John Locke consideraba que el hombre, el ser humano, era dueño de sus capacidades.
Todos seríamos, en ese sentido, iguales. En el estado de naturaleza que
presenta —un estado previo al de la sociedad civil y que es una mezcla
entre entidad real y lógica— los hombres se dedican, siguiendo la ley de
Dios o natural —que en este sentido son la misma cosa—, a trabajar el
campo con sus manos para poder alimentarse y vestirse, etc. Es
el trabajo lo que genera propiedad y no pueden poseer más de lo que
puedan consumir sin que se pudra o deteriore por no ser usado,
porque eso va en contra de la ley anteriormente citada. Dios nos ha dado
los recursos suficientes para mantener nuestra vida, lo que es un
deber, no para que los echemos a perder. Debemos tomar lo que sea
necesario sin perjudicar a los demás. Claro, esta es la norma que regía
en ese estado de naturaleza, antes de que surgiera, por convención, el
dinero.
Por supuesto, gracias al dinero se puede acumular lo que se desee para cambiarlo por él, porque éste no caduca.
Le hemos otorgado un valor tal que, aunque fluctúe, siempre tendrá
alguno. De tal manera, que tras su invención la ley natural ya nos
permite acumular, incluso dejando a los demás sin tierras que cultivar
con sus propias manos. O, mejor dicho, hacerlo de tal manera que ese
trabajo no genere propiedad.
Resulta que gracias al dinero un terrateniente puede ceder
una parcela de tierra por un tiempo a cambio de cierta cantidad
económica para que otra persona la labre, pero teniendo que devolverle la propiedad de la tierra en cuanto acabe el contrato. O, también, trabajarla a cambio de un salario, sin que por ello su trabajo le permita creerse poseedor
ni del más pequeño de los tomates cultivados. Naturalmente, hablamos
del trabajo del campo, pero podríamos hacer lo mismo con las fábricas y
el trabajado llevado en ellas por los obreros, lo que pasa que en el
siglo XVII, que fue el siglo que le tocó vivir al filósofo inglés, no es
que estuviera muy desarrollada (en absoluto) que digamos.
Claro, como cada persona es dueño de su propia capacidad (para trabajar, por supuesto) puede hacer lo que quiera con ella.

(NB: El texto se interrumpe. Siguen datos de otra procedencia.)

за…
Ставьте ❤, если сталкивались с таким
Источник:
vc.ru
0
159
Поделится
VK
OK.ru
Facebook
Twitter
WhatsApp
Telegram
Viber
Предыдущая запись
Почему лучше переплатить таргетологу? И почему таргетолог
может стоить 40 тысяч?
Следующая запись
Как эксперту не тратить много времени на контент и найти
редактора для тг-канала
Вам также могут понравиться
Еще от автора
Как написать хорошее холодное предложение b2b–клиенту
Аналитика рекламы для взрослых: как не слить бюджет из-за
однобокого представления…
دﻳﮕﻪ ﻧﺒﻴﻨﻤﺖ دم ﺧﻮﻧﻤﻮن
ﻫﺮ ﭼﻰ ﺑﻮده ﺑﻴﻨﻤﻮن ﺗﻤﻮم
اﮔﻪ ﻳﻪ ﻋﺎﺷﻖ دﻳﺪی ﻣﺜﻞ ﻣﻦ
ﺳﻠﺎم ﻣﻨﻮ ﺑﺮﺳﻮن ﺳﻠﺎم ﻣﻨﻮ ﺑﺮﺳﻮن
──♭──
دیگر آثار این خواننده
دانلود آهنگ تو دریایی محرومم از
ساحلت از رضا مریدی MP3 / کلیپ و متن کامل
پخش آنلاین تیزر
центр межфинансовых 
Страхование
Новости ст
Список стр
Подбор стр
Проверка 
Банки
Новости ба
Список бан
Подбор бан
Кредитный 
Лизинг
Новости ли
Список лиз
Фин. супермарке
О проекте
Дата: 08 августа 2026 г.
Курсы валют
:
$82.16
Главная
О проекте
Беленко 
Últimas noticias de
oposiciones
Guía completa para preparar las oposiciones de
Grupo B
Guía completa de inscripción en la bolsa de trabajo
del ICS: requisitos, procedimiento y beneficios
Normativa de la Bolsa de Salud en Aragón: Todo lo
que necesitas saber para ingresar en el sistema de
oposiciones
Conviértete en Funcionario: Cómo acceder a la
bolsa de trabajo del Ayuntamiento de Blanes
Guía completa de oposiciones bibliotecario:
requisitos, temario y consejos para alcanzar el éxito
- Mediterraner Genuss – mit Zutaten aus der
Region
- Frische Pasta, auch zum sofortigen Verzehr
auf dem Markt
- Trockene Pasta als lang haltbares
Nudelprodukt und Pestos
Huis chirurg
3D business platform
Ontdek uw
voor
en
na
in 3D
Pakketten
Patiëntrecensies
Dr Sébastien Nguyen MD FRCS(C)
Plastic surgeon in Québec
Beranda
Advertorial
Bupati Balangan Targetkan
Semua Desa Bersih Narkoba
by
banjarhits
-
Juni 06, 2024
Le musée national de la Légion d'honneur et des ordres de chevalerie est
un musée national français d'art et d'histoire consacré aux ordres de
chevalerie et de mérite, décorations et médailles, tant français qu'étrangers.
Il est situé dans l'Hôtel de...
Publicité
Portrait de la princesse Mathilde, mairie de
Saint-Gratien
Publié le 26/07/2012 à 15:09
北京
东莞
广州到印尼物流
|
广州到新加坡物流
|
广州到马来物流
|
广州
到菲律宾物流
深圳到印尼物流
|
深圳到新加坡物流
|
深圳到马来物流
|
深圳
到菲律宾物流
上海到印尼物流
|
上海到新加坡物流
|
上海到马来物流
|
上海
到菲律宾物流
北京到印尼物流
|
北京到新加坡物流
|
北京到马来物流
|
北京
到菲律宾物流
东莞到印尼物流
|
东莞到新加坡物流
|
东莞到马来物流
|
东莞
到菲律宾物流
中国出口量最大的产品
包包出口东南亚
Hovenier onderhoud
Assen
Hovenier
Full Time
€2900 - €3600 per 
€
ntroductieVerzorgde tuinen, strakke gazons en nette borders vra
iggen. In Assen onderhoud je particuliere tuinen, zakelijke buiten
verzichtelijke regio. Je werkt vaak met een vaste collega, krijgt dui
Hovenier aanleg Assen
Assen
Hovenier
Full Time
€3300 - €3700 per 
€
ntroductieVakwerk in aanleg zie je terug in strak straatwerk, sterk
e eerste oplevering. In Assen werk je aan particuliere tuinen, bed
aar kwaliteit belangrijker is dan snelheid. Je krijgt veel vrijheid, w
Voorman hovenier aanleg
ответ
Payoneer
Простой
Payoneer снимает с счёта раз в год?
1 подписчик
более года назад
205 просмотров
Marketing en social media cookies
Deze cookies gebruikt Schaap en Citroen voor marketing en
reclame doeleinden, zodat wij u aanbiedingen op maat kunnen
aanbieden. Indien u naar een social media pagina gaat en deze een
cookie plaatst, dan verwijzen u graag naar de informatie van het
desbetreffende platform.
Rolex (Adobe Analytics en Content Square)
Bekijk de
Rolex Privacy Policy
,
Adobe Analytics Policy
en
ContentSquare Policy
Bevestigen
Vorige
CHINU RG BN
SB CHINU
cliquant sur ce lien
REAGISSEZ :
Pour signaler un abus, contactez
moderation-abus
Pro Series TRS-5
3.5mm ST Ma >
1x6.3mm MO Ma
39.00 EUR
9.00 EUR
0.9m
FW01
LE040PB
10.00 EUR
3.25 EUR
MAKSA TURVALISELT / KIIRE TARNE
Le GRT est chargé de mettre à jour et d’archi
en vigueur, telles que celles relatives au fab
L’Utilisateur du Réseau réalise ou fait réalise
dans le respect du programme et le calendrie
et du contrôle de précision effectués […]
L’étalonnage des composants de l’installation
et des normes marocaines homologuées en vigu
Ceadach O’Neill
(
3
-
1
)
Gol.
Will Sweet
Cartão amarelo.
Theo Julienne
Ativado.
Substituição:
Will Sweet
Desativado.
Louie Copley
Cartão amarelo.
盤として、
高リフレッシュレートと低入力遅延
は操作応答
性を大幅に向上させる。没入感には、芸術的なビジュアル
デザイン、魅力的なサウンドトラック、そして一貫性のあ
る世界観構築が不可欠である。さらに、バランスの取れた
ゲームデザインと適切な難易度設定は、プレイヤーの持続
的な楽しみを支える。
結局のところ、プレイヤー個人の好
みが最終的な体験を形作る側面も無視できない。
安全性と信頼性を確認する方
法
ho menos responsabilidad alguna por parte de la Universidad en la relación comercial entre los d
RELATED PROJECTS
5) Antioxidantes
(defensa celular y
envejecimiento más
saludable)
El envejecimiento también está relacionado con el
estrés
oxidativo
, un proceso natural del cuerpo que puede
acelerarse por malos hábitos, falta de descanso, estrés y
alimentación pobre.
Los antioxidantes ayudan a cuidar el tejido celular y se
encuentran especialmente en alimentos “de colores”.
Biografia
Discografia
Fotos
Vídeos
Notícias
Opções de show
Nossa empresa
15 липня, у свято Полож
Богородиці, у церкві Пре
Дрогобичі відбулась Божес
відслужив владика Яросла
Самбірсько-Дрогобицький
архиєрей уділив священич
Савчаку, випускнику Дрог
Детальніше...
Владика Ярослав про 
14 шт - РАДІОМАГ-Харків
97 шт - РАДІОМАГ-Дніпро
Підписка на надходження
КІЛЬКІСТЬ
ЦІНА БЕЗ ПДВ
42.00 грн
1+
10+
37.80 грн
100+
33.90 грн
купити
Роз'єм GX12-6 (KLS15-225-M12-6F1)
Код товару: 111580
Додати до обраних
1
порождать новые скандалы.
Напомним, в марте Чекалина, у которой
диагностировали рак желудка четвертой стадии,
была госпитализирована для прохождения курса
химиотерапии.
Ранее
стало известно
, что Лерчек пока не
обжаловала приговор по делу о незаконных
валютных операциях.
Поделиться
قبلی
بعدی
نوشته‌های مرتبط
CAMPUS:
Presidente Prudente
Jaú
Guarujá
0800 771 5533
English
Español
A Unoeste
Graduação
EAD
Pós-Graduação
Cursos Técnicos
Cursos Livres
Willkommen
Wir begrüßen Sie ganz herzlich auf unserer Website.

Y alguien que sólo pueda lograr su sustento para seguir con vida —que,
recordemos, es un deber hasta que el buen Señor decida llevarnos con Él—
enajenando su capacidad, alquilándola por horas o para siempre, tendrá
que hacerlo.
Esto se puede entender que es una forma de perder la libertad, si es
que entendemos ésta de la manera antedicha, pero no parecíale lo mismo
al bueno de Locke.
De lo dicho hasta aquí pueden surgir muchas preguntas, dudas y cuestiones, pero a mí me gustaría resaltar una sobre las demás: ¿De verdad podemos considerar acertadamente que somos dueños de nuestras capacidades,
es decir, que no se las debemos a nada ni a nadie, y mucho menos a la
sociedad, porque sólo pertenecen al yo? Y de ser esto mentira, ¿qué
supondría? Es decir, si realmente lo que somos es una mezcla
extraña entre los genes que debemos a nuestros progenitores, nuestra
relación con el entorno, y cómo nos trata éste, la educación recibida y
ciertos accidentes (entendiendo estos como sucesos puntuales
inesperados), entonces, ¿cómo podríamos hablar de que nuestras
capacidades nos pertenecen, de que, incluso, nos pertenecemos a nosotros
mismos, sin más consideraciones?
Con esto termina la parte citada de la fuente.